REQUIREMENT ::
Please give the data again exactly, with no line dropped.
[INPUT Boundary: Start]
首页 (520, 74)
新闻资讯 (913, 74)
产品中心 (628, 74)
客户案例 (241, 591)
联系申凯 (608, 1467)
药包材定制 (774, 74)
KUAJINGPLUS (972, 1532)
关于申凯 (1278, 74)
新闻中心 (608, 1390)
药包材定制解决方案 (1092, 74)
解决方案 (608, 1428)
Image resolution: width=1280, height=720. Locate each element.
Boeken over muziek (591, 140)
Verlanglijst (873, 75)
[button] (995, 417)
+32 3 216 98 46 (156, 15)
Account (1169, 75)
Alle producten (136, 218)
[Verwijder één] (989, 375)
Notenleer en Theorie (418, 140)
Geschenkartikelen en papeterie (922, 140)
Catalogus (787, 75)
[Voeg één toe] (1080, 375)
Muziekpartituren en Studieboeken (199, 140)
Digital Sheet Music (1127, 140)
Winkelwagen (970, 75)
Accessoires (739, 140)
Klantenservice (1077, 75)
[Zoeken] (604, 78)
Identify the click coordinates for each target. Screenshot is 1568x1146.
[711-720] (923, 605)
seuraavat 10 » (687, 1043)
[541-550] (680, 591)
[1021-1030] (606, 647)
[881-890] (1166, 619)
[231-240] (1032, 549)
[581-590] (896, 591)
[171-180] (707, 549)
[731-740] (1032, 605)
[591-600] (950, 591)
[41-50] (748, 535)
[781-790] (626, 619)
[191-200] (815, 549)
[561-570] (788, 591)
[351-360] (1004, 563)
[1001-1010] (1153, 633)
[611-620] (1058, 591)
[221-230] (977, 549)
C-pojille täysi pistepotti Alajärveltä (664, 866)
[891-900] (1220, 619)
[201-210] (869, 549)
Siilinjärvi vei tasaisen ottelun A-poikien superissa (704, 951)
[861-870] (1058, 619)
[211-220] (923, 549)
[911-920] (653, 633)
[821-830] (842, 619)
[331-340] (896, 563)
[INPUT Boundary: End]
SOLUTION TO THE PROBLEM ::
首页 (520, 74)
新闻资讯 (913, 74)
产品中心 (628, 74)
客户案例 (241, 591)
联系申凯 (608, 1467)
药包材定制 (774, 74)
KUAJINGPLUS (972, 1532)
关于申凯 (1278, 74)
新闻中心 (608, 1390)
药包材定制解决方案 (1092, 74)
解决方案 (608, 1428)
Image resolution: width=1280, height=720. Locate each element.
Boeken over muziek (591, 140)
Verlanglijst (873, 75)
[button] (995, 417)
+32 3 216 98 46 (156, 15)
Account (1169, 75)
Alle producten (136, 218)
[Verwijder één] (989, 375)
Notenleer en Theorie (418, 140)
Geschenkartikelen en papeterie (922, 140)
Catalogus (787, 75)
[Voeg één toe] (1080, 375)
Muziekpartituren en Studieboeken (199, 140)
Digital Sheet Music (1127, 140)
Winkelwagen (970, 75)
Accessoires (739, 140)
Klantenservice (1077, 75)
[Zoeken] (604, 78)
Identify the click coordinates for each target. Screenshot is 1568x1146.
[711-720] (923, 605)
seuraavat 10 » (687, 1043)
[541-550] (680, 591)
[1021-1030] (606, 647)
[881-890] (1166, 619)
[231-240] (1032, 549)
[581-590] (896, 591)
[171-180] (707, 549)
[731-740] (1032, 605)
[591-600] (950, 591)
[41-50] (748, 535)
[781-790] (626, 619)
[191-200] (815, 549)
[561-570] (788, 591)
[351-360] (1004, 563)
[1001-1010] (1153, 633)
[611-620] (1058, 591)
[221-230] (977, 549)
C-pojille täysi pistepotti Alajärveltä (664, 866)
[891-900] (1220, 619)
[201-210] (869, 549)
Siilinjärvi vei tasaisen ottelun A-poikien superissa (704, 951)
[861-870] (1058, 619)
[211-220] (923, 549)
[911-920] (653, 633)
[821-830] (842, 619)
[331-340] (896, 563)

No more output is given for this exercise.